Pensémoslo de la siguiente manera. Es indudable, desde mi óptica al menos, que el exceso de Estado, como lo vemos en el Perú, afecta severamente el funcionamiento del mercado. Pero la ausencia o la incapacidad estructural del Estado –ojo aquí– pone en riesgo la continuidad misma de la democracia y del arreglo institucional que permite justamente el funcionamiento del mercado.

Salvo que alguien esté proponiendo seriamente que vayamos por el camino del anarcocapitalismo, el modelo económico que aplica el Perú presupone la existencia de un Estado mínimamente funcional (que, dicho sea de paso, lo ha sido excepcionalmente al brindar bienes públicos como estabilidad macroeconómica o apertura comercial). Algunos, sin embargo, prefieren el ejercicio intelectual de separar conceptualmente el modelo económico del modelo político o de Estado, para que no se le atribuya al primero las deficiencias del segundo. Pero lo real es que el ciudadano promedio no hace esas distinciones: ve un engranaje en el que la disfuncionalidad de una parte (el Estado) supone la disfuncionalidad del todo.

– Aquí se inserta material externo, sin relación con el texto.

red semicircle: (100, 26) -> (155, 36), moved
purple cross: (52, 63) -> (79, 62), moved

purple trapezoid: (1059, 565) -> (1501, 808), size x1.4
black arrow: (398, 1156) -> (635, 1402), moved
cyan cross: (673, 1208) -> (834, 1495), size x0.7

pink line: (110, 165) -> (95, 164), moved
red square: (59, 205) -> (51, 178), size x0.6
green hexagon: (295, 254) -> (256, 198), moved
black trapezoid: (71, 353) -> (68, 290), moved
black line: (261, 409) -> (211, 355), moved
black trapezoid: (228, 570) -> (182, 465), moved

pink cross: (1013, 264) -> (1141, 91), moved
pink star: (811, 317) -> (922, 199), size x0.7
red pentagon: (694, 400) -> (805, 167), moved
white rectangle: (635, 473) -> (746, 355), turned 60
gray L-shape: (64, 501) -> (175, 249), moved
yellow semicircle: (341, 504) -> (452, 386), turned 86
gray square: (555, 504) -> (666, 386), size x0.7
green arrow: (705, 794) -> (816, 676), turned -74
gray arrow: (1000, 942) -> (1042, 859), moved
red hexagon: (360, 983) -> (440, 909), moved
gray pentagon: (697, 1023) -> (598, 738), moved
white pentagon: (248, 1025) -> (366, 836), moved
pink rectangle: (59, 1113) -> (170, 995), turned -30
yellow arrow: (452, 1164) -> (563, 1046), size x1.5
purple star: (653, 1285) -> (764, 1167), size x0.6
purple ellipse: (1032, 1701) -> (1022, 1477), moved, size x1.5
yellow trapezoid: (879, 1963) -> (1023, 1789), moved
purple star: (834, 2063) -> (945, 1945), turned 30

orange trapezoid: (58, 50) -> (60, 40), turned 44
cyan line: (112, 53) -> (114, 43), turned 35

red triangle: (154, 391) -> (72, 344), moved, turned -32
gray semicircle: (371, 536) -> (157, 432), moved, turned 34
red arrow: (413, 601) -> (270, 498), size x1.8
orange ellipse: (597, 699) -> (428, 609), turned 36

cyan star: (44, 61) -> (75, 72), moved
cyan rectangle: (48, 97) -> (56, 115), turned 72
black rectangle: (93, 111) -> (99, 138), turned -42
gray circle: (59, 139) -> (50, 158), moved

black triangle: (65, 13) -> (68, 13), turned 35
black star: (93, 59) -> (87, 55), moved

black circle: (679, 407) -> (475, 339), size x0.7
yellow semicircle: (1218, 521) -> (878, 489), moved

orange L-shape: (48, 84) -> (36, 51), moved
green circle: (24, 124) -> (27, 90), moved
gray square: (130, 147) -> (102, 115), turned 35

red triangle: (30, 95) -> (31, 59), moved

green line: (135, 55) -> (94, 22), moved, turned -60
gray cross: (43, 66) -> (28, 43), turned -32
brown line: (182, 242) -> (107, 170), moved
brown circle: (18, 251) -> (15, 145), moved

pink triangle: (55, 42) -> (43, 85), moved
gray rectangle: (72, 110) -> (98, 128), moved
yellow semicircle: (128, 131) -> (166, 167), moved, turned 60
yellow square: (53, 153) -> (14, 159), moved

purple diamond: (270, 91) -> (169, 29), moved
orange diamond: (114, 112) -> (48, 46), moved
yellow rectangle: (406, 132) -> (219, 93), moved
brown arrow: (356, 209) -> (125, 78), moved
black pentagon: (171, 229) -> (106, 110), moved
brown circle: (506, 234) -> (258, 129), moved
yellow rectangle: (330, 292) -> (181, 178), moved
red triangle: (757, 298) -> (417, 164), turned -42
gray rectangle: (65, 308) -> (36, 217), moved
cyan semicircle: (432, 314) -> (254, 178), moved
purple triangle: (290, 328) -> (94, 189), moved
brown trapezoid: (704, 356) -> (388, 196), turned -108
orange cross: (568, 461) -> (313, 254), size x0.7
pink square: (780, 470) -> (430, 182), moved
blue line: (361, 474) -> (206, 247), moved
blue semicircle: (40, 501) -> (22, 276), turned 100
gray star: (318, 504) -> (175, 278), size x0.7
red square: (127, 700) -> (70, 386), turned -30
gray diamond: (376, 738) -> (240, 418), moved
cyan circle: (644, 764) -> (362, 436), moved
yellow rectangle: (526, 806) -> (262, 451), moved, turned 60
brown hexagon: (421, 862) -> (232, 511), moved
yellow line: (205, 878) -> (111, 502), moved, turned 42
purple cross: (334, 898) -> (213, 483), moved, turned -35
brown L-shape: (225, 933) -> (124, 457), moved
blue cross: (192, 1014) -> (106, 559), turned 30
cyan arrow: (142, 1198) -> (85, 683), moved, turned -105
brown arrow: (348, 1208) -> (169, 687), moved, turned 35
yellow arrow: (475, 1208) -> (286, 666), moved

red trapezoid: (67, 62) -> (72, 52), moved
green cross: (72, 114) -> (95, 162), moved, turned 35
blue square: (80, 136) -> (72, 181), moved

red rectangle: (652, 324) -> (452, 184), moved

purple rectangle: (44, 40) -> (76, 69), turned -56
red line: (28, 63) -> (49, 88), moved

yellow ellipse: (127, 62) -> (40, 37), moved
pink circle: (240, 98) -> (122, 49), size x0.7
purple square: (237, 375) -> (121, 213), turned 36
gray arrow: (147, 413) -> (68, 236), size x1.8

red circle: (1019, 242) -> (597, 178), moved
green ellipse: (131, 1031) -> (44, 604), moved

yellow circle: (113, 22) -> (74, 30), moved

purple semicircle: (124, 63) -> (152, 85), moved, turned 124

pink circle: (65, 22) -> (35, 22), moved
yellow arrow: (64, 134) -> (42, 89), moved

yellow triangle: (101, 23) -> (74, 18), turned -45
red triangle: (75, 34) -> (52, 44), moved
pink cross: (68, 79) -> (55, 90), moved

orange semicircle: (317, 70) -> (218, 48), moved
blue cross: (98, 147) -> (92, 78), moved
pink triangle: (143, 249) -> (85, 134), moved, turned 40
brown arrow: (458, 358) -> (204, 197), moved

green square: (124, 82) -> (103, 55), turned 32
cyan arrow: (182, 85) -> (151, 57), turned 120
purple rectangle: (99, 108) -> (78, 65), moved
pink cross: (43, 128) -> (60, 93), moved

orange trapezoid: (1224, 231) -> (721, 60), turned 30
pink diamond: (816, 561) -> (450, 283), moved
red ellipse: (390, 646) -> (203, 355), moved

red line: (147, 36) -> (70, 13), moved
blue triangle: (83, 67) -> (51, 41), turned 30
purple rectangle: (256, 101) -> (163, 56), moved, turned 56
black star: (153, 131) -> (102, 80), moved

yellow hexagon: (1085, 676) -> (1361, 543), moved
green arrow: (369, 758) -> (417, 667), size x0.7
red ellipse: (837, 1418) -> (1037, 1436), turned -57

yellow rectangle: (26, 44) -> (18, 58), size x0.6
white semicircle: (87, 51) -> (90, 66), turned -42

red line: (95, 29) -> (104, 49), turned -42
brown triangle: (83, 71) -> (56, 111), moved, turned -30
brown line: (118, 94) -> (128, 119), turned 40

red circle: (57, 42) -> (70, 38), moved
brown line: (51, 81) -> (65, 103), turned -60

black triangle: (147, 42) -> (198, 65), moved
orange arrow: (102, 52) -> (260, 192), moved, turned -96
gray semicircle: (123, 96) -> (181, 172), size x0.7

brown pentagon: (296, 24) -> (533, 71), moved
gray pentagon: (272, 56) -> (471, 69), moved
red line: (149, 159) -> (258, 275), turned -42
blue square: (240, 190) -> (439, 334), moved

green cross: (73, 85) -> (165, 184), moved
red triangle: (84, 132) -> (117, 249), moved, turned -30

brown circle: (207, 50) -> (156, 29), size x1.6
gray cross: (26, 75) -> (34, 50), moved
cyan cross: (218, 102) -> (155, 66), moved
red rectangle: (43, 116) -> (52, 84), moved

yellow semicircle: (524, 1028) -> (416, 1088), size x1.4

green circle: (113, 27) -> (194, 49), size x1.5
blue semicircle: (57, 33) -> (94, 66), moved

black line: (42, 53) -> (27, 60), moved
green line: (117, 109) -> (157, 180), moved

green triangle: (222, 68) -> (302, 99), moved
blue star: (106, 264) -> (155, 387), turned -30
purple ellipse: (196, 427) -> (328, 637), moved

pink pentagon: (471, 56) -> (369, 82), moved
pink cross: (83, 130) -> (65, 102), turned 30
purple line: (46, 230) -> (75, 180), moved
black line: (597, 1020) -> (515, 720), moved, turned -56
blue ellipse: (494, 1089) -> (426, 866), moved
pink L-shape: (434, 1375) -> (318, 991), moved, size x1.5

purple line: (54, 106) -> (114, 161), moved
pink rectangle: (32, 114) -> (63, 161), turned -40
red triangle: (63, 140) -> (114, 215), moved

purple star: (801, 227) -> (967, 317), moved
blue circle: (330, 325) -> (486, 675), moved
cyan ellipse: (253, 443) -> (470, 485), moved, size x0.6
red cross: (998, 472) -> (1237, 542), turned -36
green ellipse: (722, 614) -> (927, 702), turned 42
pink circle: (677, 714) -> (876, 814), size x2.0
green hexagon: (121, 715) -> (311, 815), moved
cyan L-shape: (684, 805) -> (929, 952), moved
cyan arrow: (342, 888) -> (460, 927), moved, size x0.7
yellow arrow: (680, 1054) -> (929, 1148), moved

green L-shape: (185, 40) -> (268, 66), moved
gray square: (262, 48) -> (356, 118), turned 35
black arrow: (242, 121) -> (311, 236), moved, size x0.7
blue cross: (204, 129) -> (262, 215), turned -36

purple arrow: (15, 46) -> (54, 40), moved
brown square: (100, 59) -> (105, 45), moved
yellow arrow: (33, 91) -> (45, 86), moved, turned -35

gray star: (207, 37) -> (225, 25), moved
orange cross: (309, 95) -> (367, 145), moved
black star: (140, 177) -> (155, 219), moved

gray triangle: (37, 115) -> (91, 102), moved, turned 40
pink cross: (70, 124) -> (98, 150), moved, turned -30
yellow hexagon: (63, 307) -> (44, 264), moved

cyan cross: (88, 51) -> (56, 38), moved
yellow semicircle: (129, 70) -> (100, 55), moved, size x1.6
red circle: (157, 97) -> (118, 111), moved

La próxima vez que usted escuche a alguien clamar que “el Estado es el problema”, resista la tentación de aplaudir aun cuando se sienta identificado. Celebrar esa realidad en lugar de hacer algo para cambiarla solo la convierte en una profecía autocumplida. El Estado Peruano es, ciertamente, muy deficiente en múltiples sentidos, pero más por defecto que por exceso, y porque hemos bloqueado de nuestras mentes la posibilidad de que pueda ser algo distinto.

Tenemos que cambiar ese sesgo pensando en quienes no pueden sobrellevar como nosotros esas deficiencias. Toca sustituir “el Estado es el problema” por “el Estado es nuestro problema”, y empezar a arreglarlo, como si la continuidad de nuestra democracia y modelo económico dependiera de ello. Porque es exactamente así.